Oak tatters is a disorder that primarily affects white oaks, but also is observed on hackberry trees. Leaves of affected trees lose the majority of interveinal leaf tissue, resulting in a leaf ‘skeleton' (Figure 1). The phenomenon was first reported in the early 1980’s, and has been observed in many Midwestern states. The number of trees affected varies widely from year to year, with a much higher level of incidence in 2017 than normal. The disorder occurs in both rural and urban areas and may affect single trees and those in woodlands. Symptoms usually are distributed uniformly throughout the tree, rather than being more severe on one side as usually occurs with herbicide drift.
There has been relatively little research to identify the causal factor of oak tatters and the cause is still debated. The consensus among many in the forestry arena is that acetochlor and other group 15 herbicides (chloroacetamides) are responsible for the damage. Researchers at the University of Illinois sprayed several herbicides commonly used in corn production at 1, 10, and 25 percent of labeled rates on oak seedlings grown in the greenhouse (Samtani et al. 2008, 2010). Metolachlor (Dual), acetochlor (Harness), and dimethenamid-P (Outlook) caused loss of interveinal tissue (oak tatters) when applied while leaves were expanding. Several years ago I worked with Jesse Randall (ISU Natural Resource Ecology and Management) and was able to induce oak tatter symptoms with lower rates of acetochlor than used in the Illinois research.
Foresters with Iowa’s DNR conducted an observational study in 2007. A tree that had developed oak tatters in the past was monitored during the early growing season. Tree pollination bags were placed over several branches in late April and left for five days. The tree developed tatters except for the branches covered with bags. Concentrations of acetochlor in air and rainfall at the site were monitored from April 10 to May 18. Acetochlor concentrations peaked during the time when oak tatters appeared and concentrations of acetochlor were 3-10 times higher in leaves not protected by pollinator bags than covered ones.
While research and observations suggest that the group 15 herbicides may be responsible for oak tatters, I still question their role in the problem. Oak tatters was first reported in the 1980’s, whereas the group 15 herbicides have been widely used in corn and soybean production since the mid 1960’s. Alachlor (Lasso) was used on 1.3 million and 4.0 million acres of corn in Illinois in 1971 and 1978, respectively (Gianessi 1992).
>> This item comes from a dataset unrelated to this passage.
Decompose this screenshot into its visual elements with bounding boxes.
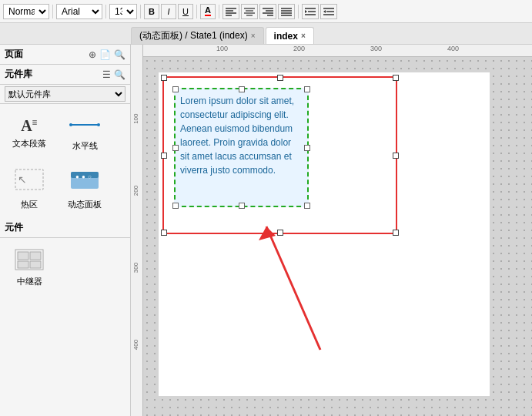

Similar use patterns would have occurred in Iowa at the time. Thus, these herbicides were widely used before oak tatters was first reported.
Since oak tatters appears in trees both adjacent and isolated from agricultural fields, it has been suggested that herbicide in rain or the atmosphere is responsible. The presence of herbicides in rainfall and air during peak application periods is widely documented – "It’s raining Lasso" was a headline of a Des Moines Register article in 1991. Since the vapor pressure of alachlor is approximately 1000 times higher than acetochlor and metolachlor, rainfall and air in the 1970’s should have had higher concentrations of group 15 herbicides than now. Thus, it is likely that oaks were exposed to higher concentrations of group 15 herbicides prior to oak tatters being reported as a problem.
Group 15 herbicides are primarily active on emerging seedlings, they generally have little effect on emerged plants. Several of the products are registered for postemergence applications in broadleaf crops, and I have never seen symptoms similar to oak tatters developing on the crops or other vegetation contacted by the spray. Pennant, a formulation of S-metolachlor registered for use in nurseries and landscapes, is approved for over-the-top applications on oaks. Research and a half-century experience in the field suggest that the group 15 herbicides should not produce the symptoms associated with oak tatters; however, scientists have been able to replicate the symptoms in the greenhouse with applications of the herbicides. This is the real mystery to me.
A conundrum is defined as a confusing or difficult problem, and identifying the cause of oak tatters remains a real conundrum. While I am not willing to say that acetochlor and other group 15 herbicides cannot be involved in the development of oak tatters, the limited research that has been conducted is insufficient to confidently imply they are the primary cause of oak tatters.
Gianessi, L.P. 1992. U.S. pesticide use trends:1996-1989. Resources for the future. Wash. D.C.
Samtani, J.B., J.B. Masiunas, and J.E. Appleby. 2008. Injury on white oak seedling from herbicide exposure simulating drift. HortSci. 43:2076-2080.
Samtani, J.B., J.B. Masiunas, and J.E. Appleby. 2010. White oak and northern red oak leaf injury from exposure to chloroacetanilide herbicides. HortSci. 45:696-700.